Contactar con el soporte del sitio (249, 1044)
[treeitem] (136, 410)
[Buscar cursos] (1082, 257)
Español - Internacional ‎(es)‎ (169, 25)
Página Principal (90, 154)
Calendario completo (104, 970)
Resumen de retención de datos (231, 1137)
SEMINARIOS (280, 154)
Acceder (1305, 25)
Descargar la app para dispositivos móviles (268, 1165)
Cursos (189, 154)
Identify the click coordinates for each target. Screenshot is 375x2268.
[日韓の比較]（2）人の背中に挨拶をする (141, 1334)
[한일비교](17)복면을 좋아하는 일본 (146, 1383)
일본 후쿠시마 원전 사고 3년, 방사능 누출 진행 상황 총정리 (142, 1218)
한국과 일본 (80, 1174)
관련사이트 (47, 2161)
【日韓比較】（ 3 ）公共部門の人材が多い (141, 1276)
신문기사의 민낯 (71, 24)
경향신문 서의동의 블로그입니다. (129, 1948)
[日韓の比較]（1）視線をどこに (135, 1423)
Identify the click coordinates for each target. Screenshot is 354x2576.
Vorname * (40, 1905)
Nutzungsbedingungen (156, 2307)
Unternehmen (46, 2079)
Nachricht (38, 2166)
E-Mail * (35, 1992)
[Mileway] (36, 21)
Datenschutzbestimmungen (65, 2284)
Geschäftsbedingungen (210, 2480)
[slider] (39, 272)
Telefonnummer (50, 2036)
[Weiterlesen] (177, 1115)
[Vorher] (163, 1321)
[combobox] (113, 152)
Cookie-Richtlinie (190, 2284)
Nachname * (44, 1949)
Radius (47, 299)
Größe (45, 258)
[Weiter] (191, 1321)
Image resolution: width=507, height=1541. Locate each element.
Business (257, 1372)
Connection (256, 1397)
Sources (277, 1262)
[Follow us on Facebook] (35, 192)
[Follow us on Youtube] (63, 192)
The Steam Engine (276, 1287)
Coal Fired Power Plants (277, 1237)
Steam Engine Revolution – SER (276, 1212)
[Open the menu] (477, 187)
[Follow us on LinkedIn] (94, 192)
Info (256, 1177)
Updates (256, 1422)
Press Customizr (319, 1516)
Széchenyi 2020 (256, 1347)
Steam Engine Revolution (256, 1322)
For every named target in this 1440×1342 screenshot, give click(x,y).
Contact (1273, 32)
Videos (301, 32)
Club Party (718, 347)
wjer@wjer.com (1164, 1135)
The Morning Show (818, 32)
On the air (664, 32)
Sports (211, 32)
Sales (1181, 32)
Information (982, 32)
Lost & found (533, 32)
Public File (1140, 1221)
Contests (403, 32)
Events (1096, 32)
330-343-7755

TASK OBJECTIVE: Copy each line of the listing that carries the string "Follow".

RESULT OF THE TASK:
[Follow us on Facebook] (35, 192)
[Follow us on Youtube] (63, 192)
[Follow us on LinkedIn] (94, 192)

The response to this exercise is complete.